• Exercise prompt: Reproduce the records below in full and word for word, excluding pictures.
(Given entries Opens)
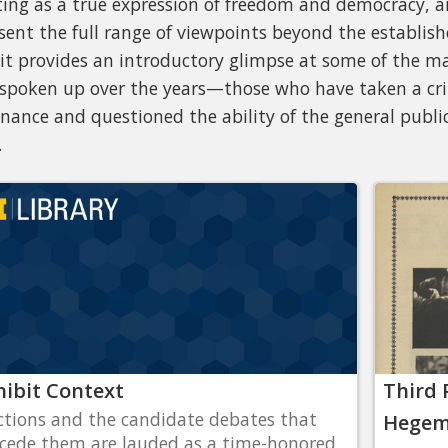
ting as a true expression of freedom and democracy, an
sent the full range of viewpoints beyond the establishe
it provides an introductory glimpse at some of the ma
spoken up over the years—those who have taken a crit
nance and questioned the ability of the general public
.
hibit Context
Third 
ctions and the candidate debates that
Hegemo
cede them are lauded as a time-honored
(Given entries Closes)
• Answer space:
ting as a true expression of freedom and democracy, an
sent the full range of viewpoints beyond the establishe
it provides an introductory glimpse at some of the ma
spoken up over the years—those who have taken a crit
nance and questioned the ability of the general public
.
hibit Context
Third 
ctions and the candidate debates that
Hegemo
cede them are lauded as a time-honored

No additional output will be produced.